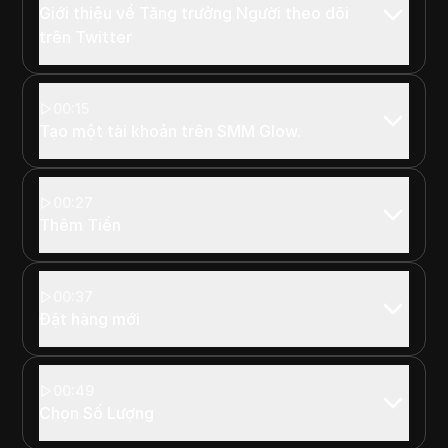
Giới thiệu về Tăng trưởng Người theo dõi
trên Twitter
00:15
Tạo một tài khoản trên SMM Glow.
00:27
Thêm Tiền
00:37
Đặt hàng mới
00:49
Chọn Số Lượng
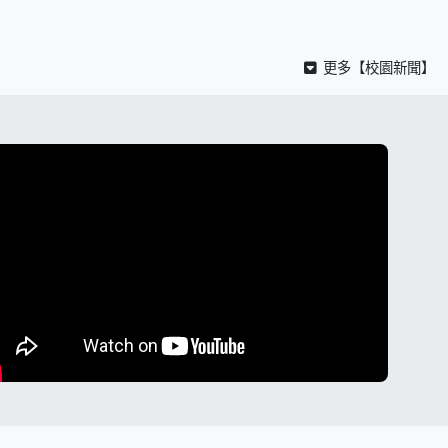
更多【校園新聞】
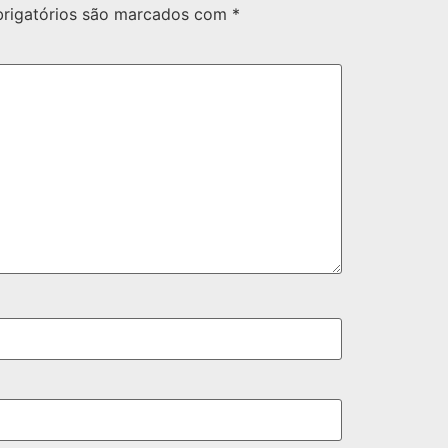
rigatórios são marcados com
*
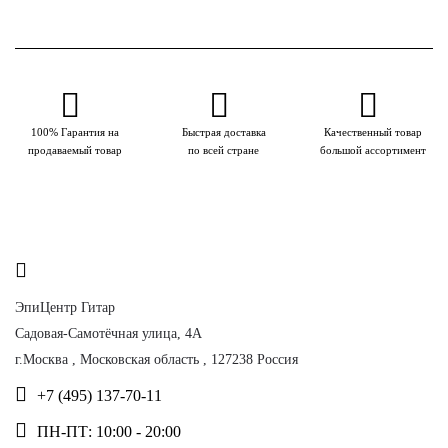
100% Гарантия на
Быстрая доставка
Качественный товар
продаваемый товар
по всей стране
большой ассортимент
ЭпиЦентр Гитар
Садовая-Самотёчная улица, 4А
г.Москва
,
Московская область
,
127238
Россия
+7 (495) 137-70-11
ПН-ПТ: 10:00 - 20:00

************

The line with "trên Twitter" marks the start, and the last line of the material marks the end. Reproduce exactly those two lines and every line between them, without the pictures.

Expected answer:
trên Twitter
00:15
Tạo một tài khoản trên SMM Glow.
00:27
Thêm Tiền
00:37
Đặt hàng mới
00:49
Chọn Số Lượng
更多【校園新聞】
rigatórios são marcados com
*
100% Гарантия на
Быстрая доставка
Качественный товар
продаваемый товар
по всей стране
большой ассортимент
ЭпиЦентр Гитар
Садовая-Самотёчная улица, 4А
г.Москва
,
Московская область
,
127238
Россия
+7 (495) 137-70-11
ПН-ПТ: 10:00 - 20:00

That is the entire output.